-- Problem description --
How many lines of the data include the string "zegt"? State the number and nothing else.

Items from a dataset:
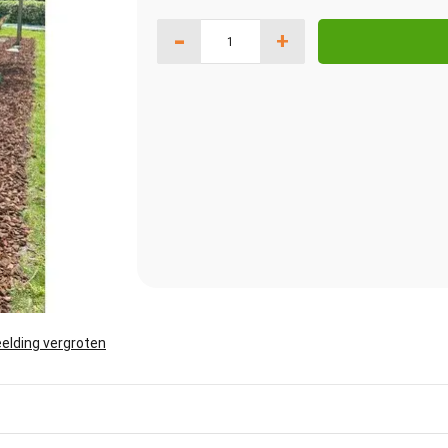
-
+
elding vergroten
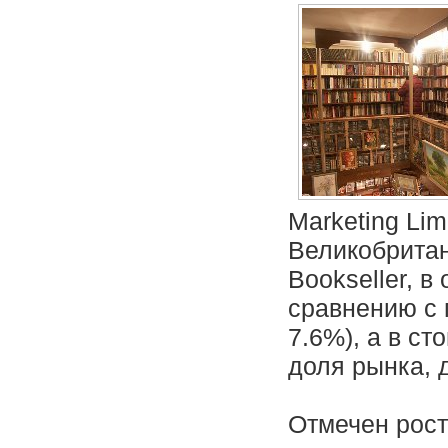
Marketing Lim
Великобритан
Bookseller, 
сравнению с 
7.6%), а в с
доля рынка, 
Отмечен рост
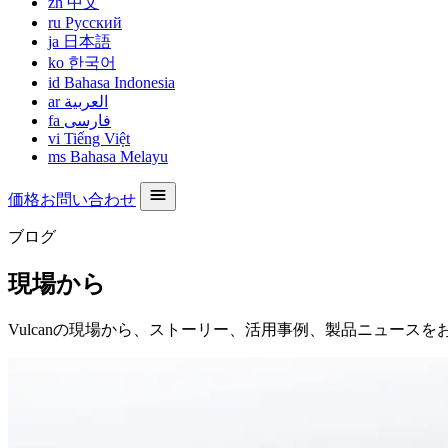
zh
中文
ru
Русский
ja
日本語
ko
한국어
id
Bahasa Indonesia
ar
العربية
fa
فارسی
vi
Tiếng Việt
ms
Bahasa Melayu
価格お問い合わせ
ブログ
現場から
Vulcanの現場から、ストーリー、活用事例、製品ニュースを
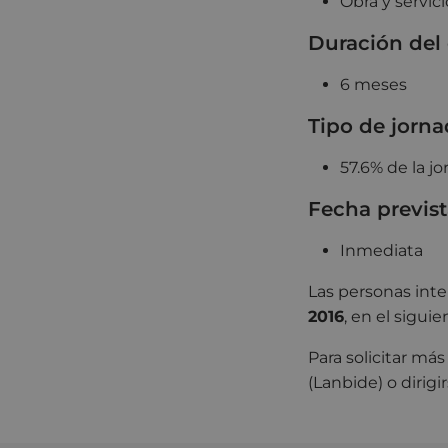
Obra y servici
Duración del
6 meses
Tipo de jorna
57.6% de la j
Fecha previst
Inmediata
Las personas int
2016
, en el sigui
Para solicitar má
(Lanbide) o dirigir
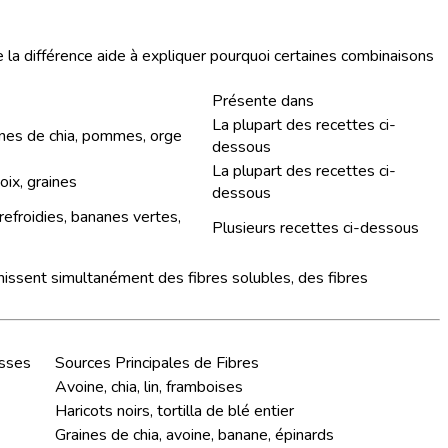
e la différence aide à expliquer pourquoi certaines combinaisons
Présente dans
La plupart des recettes ci-
raines de chia, pommes, orge
dessous
La plupart des recettes ci-
oix, graines
dessous
refroidies, bananes vertes,
Plusieurs recettes ci-dessous
rnissent simultanément des fibres solubles, des fibres
isses
Sources Principales de Fibres
Avoine, chia, lin, framboises
Haricots noirs, tortilla de blé entier
Graines de chia, avoine, banane, épinards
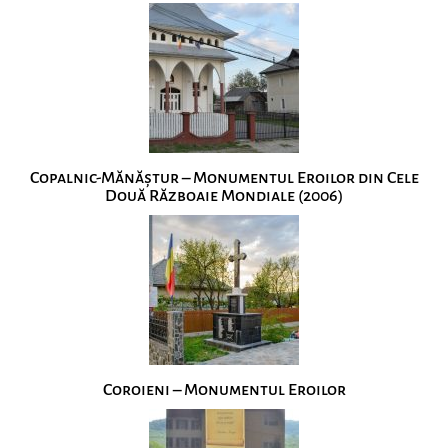
Copalnic-Mănăștur – Monumentul Eroilor din Cele
Două Războaie Mondiale (2006)
Coroieni – Monumentul Eroilor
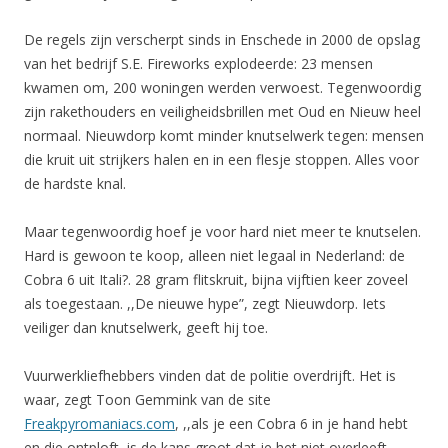
De regels zijn verscherpt sinds in Enschede in 2000 de opslag
van het bedrijf S.E. Fireworks explodeerde: 23 mensen
kwamen om, 200 woningen werden verwoest. Tegenwoordig
zijn rakethouders en veiligheidsbrillen met Oud en Nieuw heel
normaal. Nieuwdorp komt minder knutselwerk tegen: mensen
die kruit uit strijkers halen en in een flesje stoppen. Alles voor
de hardste knal.
Maar tegenwoordig hoef je voor hard niet meer te knutselen.
Hard is gewoon te koop, alleen niet legaal in Nederland: de
Cobra 6 uit Itali?. 28 gram flitskruit, bijna vijftien keer zoveel
als toegestaan. ,,De nieuwe hype”, zegt Nieuwdorp. Iets
veiliger dan knutselwerk, geeft hij toe.
Vuurwerkliefhebbers vinden dat de politie overdrijft. Het is
waar, zegt Toon Gemmink van de site
Freakpyromaniacs.com
, ,,als je een Cobra 6 in je hand hebt
en die ontploft, is de kans groot dat je het niet overleeft.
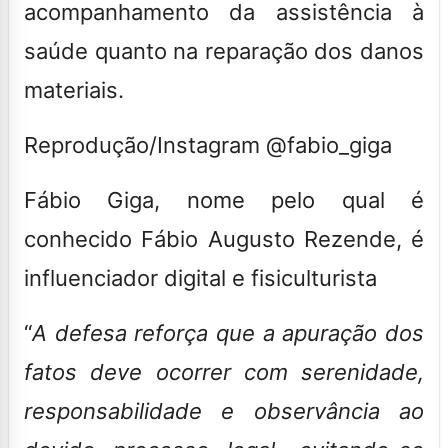
acompanhamento da assistência à
saúde quanto na reparação dos danos
materiais.
Reprodução/Instagram @fabio_giga
Fábio Giga, nome pelo qual é
conhecido Fábio Augusto Rezende, é
influenciador digital e fisiculturista
“
A defesa reforça que a apuração dos
fatos deve ocorrer com serenidade,
responsabilidade e observância ao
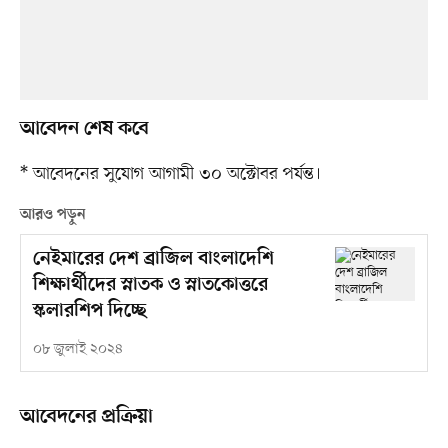
আবেদন শেষ কবে
* আবেদনের সুযোগ আগামী ৩০ অক্টোবর পর্যন্ত।
আরও পড়ুন
নেইমারের দেশ ব্রাজিল বাংলাদেশি
শিক্ষার্থীদের স্নাতক ও স্নাতকোত্তরে
স্কলারশিপ দিচ্ছে
০৮ জুলাই ২০২৪
আবেদনের প্রক্রিয়া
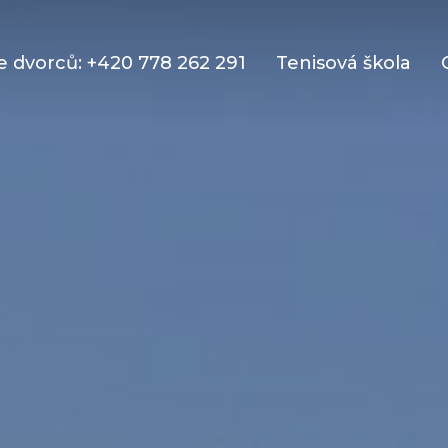
 dvorců: +420 778 262 291
Tenisová škola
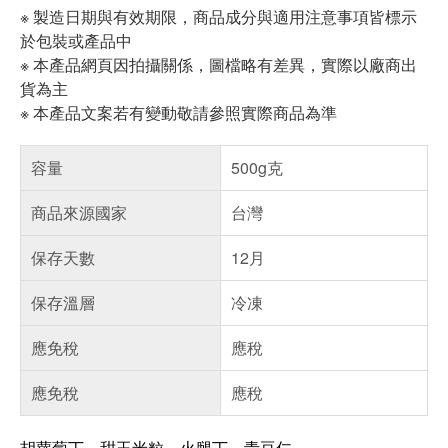
※ 製造日期與有效期限，商品成分與適用注意事項皆標示
於包裝或產品中
※ 本產品網頁因拍攝關係，圖檔略有差異，實際以廠商出
貨為主
※ 本產品文案若有變動敬請參照實際商品為準
容量
500g克
商品來源國家
台灣
保存天數
12月
保存溫層
冷凍
應免稅
應稅
應免稅
應稅
胡蘿蔔丁、甜玉米粒、火腿丁、青豆仁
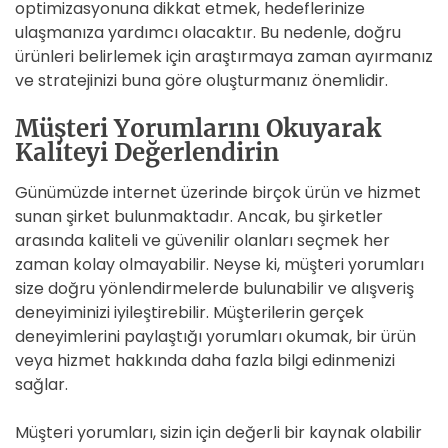
optimizasyonuna dikkat etmek, hedeflerinize
ulaşmanıza yardımcı olacaktır. Bu nedenle, doğru
ürünleri belirlemek için araştırmaya zaman ayırmanız
ve stratejinizi buna göre oluşturmanız önemlidir.
Müşteri Yorumlarını Okuyarak
Kaliteyi Değerlendirin
Günümüzde internet üzerinde birçok ürün ve hizmet
sunan şirket bulunmaktadır. Ancak, bu şirketler
arasında kaliteli ve güvenilir olanları seçmek her
zaman kolay olmayabilir. Neyse ki, müşteri yorumları
size doğru yönlendirmelerde bulunabilir ve alışveriş
deneyiminizi iyileştirebilir. Müşterilerin gerçek
deneyimlerini paylaştığı yorumları okumak, bir ürün
veya hizmet hakkında daha fazla bilgi edinmenizi
sağlar.
Müşteri yorumları, sizin için değerli bir kaynak olabilir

-- Worked solution --
2